Abstract
Discovery’s Frontend and Backend Search teams ran an A/B test from 17 March 2017 to 27 March 2017 to assess the effectiveness of performing cross-wiki searches and showing results from sister projects (such as Wikisource and Wikiquote) to randomly selected users on Arabic, Catalan, French, German, Italian, Persian, Polish, and Russian Wikipedias. We found that relatively few users clicked on the cross-wiki results and that overall engagement varied greatly across the wikis. For example, Test group users were more likely to engage with their (cross-wiki and same-wiki) search results than the Control group were with their (same-wiki only) results on Arabic and Polish Wikipedias; counter-intuitively, the opposite was true on German and Italian Wikipedias. Given that we did observe a positive difference in engagement in 5 out of 8 wikis, Analysis’s recommendation is to move forward with the cross-wiki search project. That is, there does not appear to be overwhelming evidence that we should not continue with the cross-wiki search project, and we are left to wonder if – perhaps – there are cultural differences at play, but this would require research (see Discussion).
{ RMarkdown Source | Analysis Codebase }
Within the Wikimedia Foundation’s Engineering group, the Discovery department’s mission is to make the wealth of knowledge and content in the Wikimedia projects (such as Wikipedia) easily discoverable. The Search team is responsible for maintaining and enhancing the search features and APIs for MediaWiki, such as language detection – i.e. if a French Wikipedia visitor searches and gets fewer than 3 results, we check if maybe their query is in another language, and if our language detection determines that the query’s language is most likely German (for example), then in addition to results from French Wikipedia, they would also get results from German Wikipedia, if any.

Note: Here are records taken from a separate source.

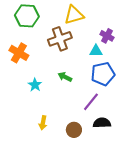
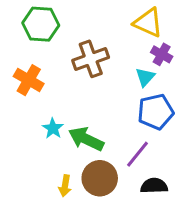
yellow triangle: (74, 15) -> (148, 23), moved, turned 40
cyan triangle: (96, 51) -> (145, 77), turned -48
green arrow: (65, 77) -> (86, 139), moved, size x1.6
brown circle: (74, 130) -> (100, 178), moved, size x1.5

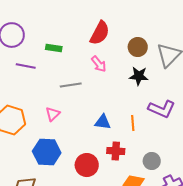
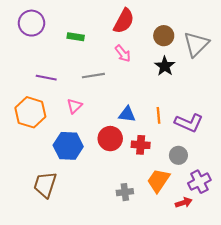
purple line: (26, 66) -> (46, 78), moved
black star: (139, 76) -> (165, 66), turned 30
purple L-shape: (162, 109) -> (189, 123), moved
red circle: (87, 165) -> (110, 139), moved

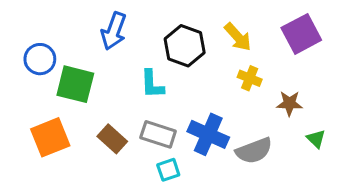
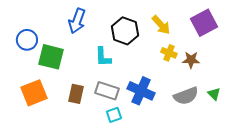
brown star: (289, 103) -> (191, 60), moved
brown rectangle: (112, 139) -> (76, 94), turned 60
gray semicircle: (254, 151) -> (186, 96), moved

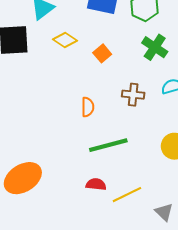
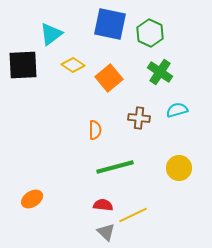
orange square: (102, 53) -> (109, 78), size x1.5
orange ellipse: (23, 178) -> (32, 199), size x0.6
gray triangle: (164, 212) -> (106, 232), moved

Specifically, the Search team’s current goal is to add cross-wiki searching – that is, providing search results from other (also referred to as “sister”) Wikimedia projects (“wikis”) within the same language. For example, if a work (e.g. a book or poem) on French Wikisource matched the user’s query, that user would be shown results from French Wikisource in addition to any results from French Wikipedia. In our previous report (2017), we showed that there was some evidence that suggested these additional “cross-wiki” search results helped user engagement but due to some issues with the user interface the results were not definitive, and so this test was meant to be a follow-up for us after we corrected those issues.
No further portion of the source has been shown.